Work item
Every line containing the word "resolution" is to be copied from the data below.

Data to process
----

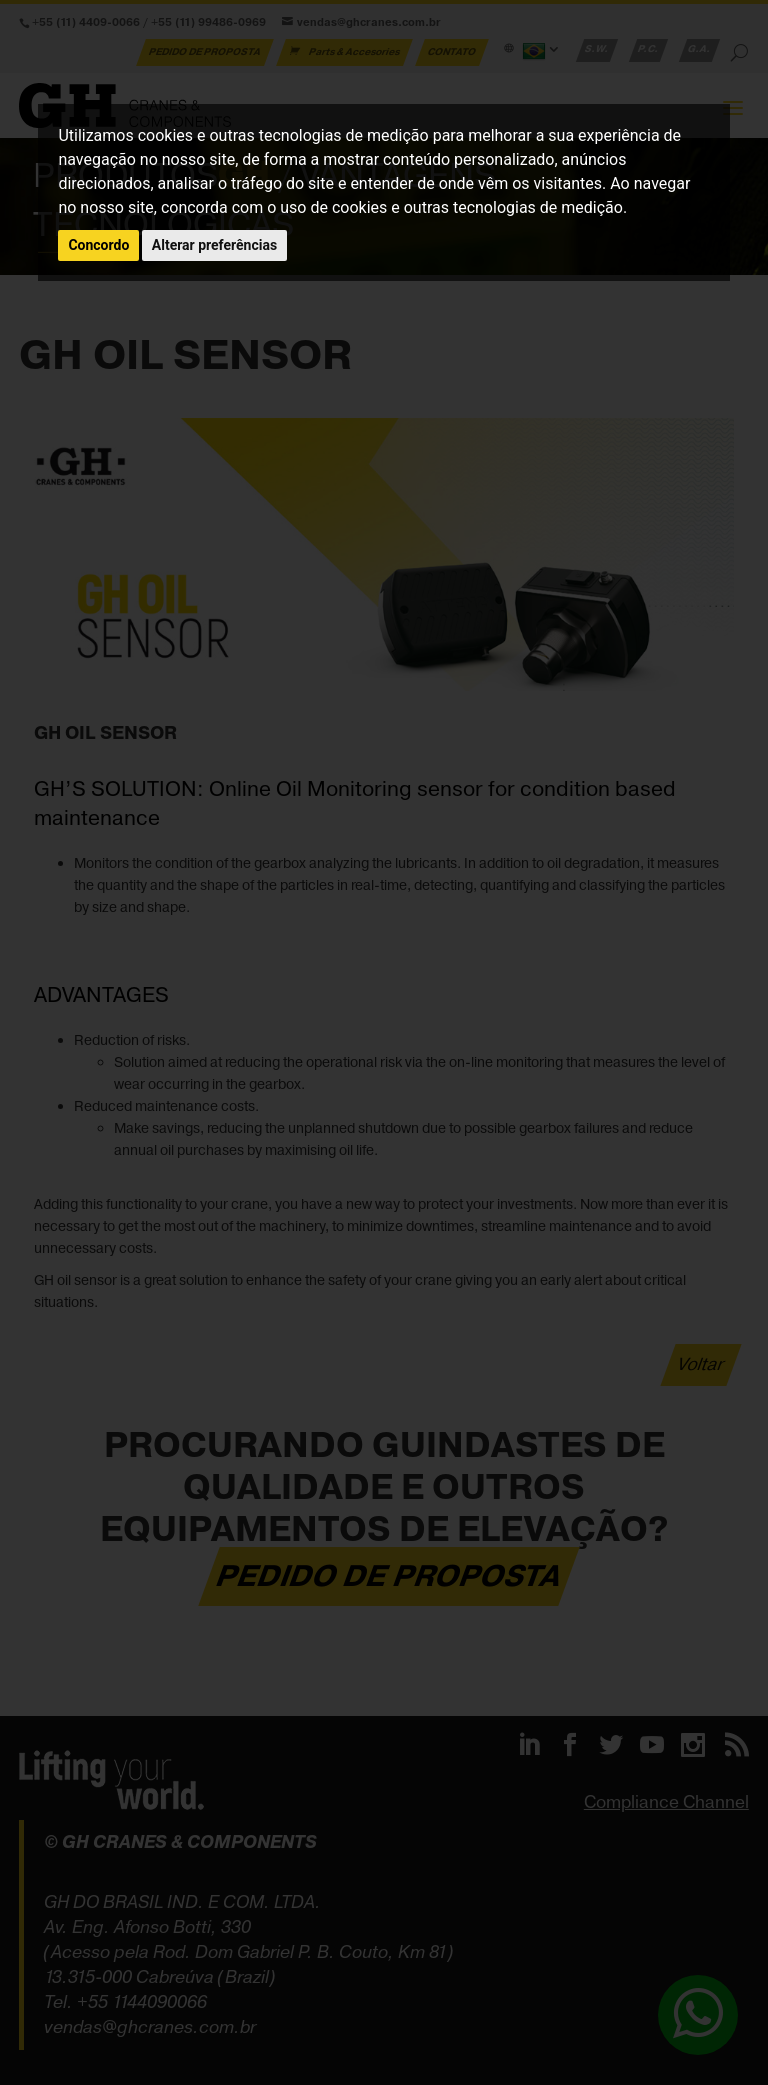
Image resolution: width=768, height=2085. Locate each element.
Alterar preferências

----

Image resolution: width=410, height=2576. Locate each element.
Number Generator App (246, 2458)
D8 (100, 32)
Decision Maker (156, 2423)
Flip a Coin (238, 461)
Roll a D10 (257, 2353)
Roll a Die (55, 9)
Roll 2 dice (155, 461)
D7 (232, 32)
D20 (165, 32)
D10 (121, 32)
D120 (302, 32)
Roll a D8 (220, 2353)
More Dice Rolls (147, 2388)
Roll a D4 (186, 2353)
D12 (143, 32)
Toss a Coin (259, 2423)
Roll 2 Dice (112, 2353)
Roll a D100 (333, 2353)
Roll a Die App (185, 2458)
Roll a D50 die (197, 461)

----

Answer box
Image resolution: width=768, height=2085. Locate each element.
Image resolution: width=410, height=2576. Locate each element.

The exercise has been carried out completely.